Quella di Falcone al funerale del Generale Dalla Chiesa
Ha più volte affermato che non le piace la definizione di fotografa di mafia...
Non ho fotografato solo morti ammazzati e grandi arresti ma anche le bellezze di Palermo. Spesso mi avventurava nei rioni più poveri di Palermo. Quando entravo nelle case, trovavo un mondo più accogliente: le donne e le bambine si facevavo fotografare da me perchè si fidavano.
La sua fotografia di Giulio Andreotti che attraversa la hall dell’hotel Zagarella insieme a Nino Salvo è stata utilizzata come elemento probatorio nel processo che ha chiarito i legami del sette volte Presidente del Consiglio con Cosa Nostra. E' quella la foto che l'ha consacrata al successo?
Il successo è un cosa orribile. Preferisco l'amore.
Nel doc si parla anche della sua attività politica?
Per dieci anni, sono stata nella politica. E' stato un periodo molto bello perchè come deputata e assessore alla Vivibilità urbana nella giunta Orlando. HO avuto così l'occasione di fare qualcosa di utile per la mia città. Per la Sicilia. Ma oggi la politica è corrotta. Non mi piace
Come vede Palermo oggi?
Palermo è una città che mi dà gioia. E' una citta che sta cambiando in meglio anche se la strada da fare è ancora lunga per risollevarsi da un passato che continua a pesare come un macigno. Certo non ci sono più i politici morti ammazzati, ma questo non significa che sia stata debellata. Con la Trattativa Stato-Mafia, si è semplicemnete infiltrata nelle istituzioni.

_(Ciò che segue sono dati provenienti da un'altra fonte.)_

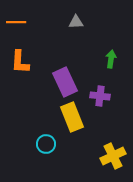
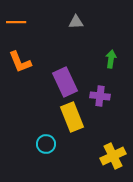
orange L-shape: rotated 25 degrees counterclockwise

Qual è la battaglia delle donne oggi?
L'Italia è ancora sessista ma non ho mai prestato il fianco al gioco del femminismo usato per convenienza. Oggi le donne sono più felici, osano di più rispetto agli uomini ma devono ancora lavorare molto per sentirsi libere e avere la piena proprietà di se stesse. Ma il cambiamento deve partire lalle stesse donne. A Palermo le ragazzine indossano minigonne ma ancora sognano il principe azzurro.
E la sua?
Rimarginare ferite ancora aperte. Non sono più un fotografo di cronaca. La mia terapia è soprattutto visiva. Voglio fotografare le donne nude, giovani e vecchie. Il loro corpo bello ed onesto, catturare con l'obiettivo il desiderio di rinascita. Voglio far crescere il Centro internazionale di Fotografia nella mia città, un luogo dove insegnare ai giovani fotografi ad andare dritto nel cuore delle cose, ad usare la fotografia per entrare in empatia con gli altri e se stessi.